Michael Deistler
*1949
A.R.E. 1980/81
Michael Deistler erhielt 1980 ein DAAD-Stipendium. Es ging nicht nach New York oder Rom, sondern ein Jahr nach Ägypten. Dort setzte er seine schon in Deutschland begonnenen Zeichnungen fort. Einfache DIN-A4-Papiere und Kugelschreiber sind sein Material.
Auf seinen Reisen durch das nordafrikanische Land entdeckt Deistler alte Kasernen, die noch Spuren der deutschen Wehrmacht aufweisen, samt zahlreichen Hakenkreuzornamenten. Die Swastika-Figur verarbeitet er, fast schon manisch, zu immer neuen Mustern, kombiniert die Strukturen mit provozierenden Sätzen. Die Muster und Schriftbilder erinnern an Mosaike, Teppiche oder die Ästhetik des Teletextes. Und er schreckt auch nicht vor Parolen aus dem Wortschatz des Dritten Reiches zurück: „Arbeit macht frei“ und „Ich bin stolz ein Deutscher zu sein“. Das schockierende Symbol wird vom Künstler demonstrativ affirmiert. Mithilfe der Überstrapazierung arbeitet der Künstler gegen eine Tabuisierung der NS-Ideologie durch reine Verdrängung und Verbote an. Die Mitteilungen an den Betrachtenden sind nicht reine Provokation, sondern eine Herausforderung. Sie stellen Fragen nach den eigenen Werten, Grenzen und Tabuvorstellungen. Der Künstler fordert Widerspruch heraus. Die Arbeit besticht durch ihre geschickte Kombination von privaten Enthüllungen und politischer Agitation.
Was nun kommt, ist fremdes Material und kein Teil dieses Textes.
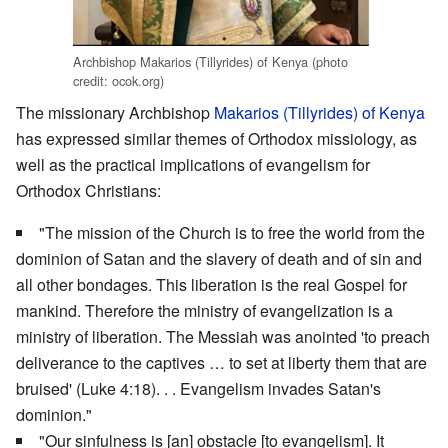
Archbishop Makarios (Tillyrides) of Kenya (photo
credit: ocok.org)
The missionary Archbishop
Makarios (Tillyrides) of Kenya
has expressed similar themes of Orthodox missiology, as
well as the practical implications of evangelism for
Orthodox Christians:
"The mission of the Church is to free the world from the
dominion of Satan and the slavery of death and of sin and
all other bondages. This liberation is the real Gospel for
mankind. Therefore the ministry of evangelization is a
ministry of liberation. The Messiah was anointed 'to preach
deliverance to the captives … to set at liberty them that are
bruised' (Luke 4:18). . . Evangelism invades Satan's
dominion."
"Our sinfulness is [an] obstacle [to evangelism]. It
Die Aggression der Statements steht in Kontrast zur Ornamenthaftigkeit; das Fiktive überlagert sich mit persönlichen und privaten Offenbarungen. Insbesondere die eingearbeiteten Fotos zeigen sowohl den Künstler als auch verschiedene Frauen aus seinem Bekanntenkreis. Deistler vermeidet jegliche Form von falscher Harmonisierung, sowohl beim konstruktiven Aufbau der Blätter als auch bei der Entwicklung der Inhalte. Die Arbeiten sind widerständig und bedingungslos.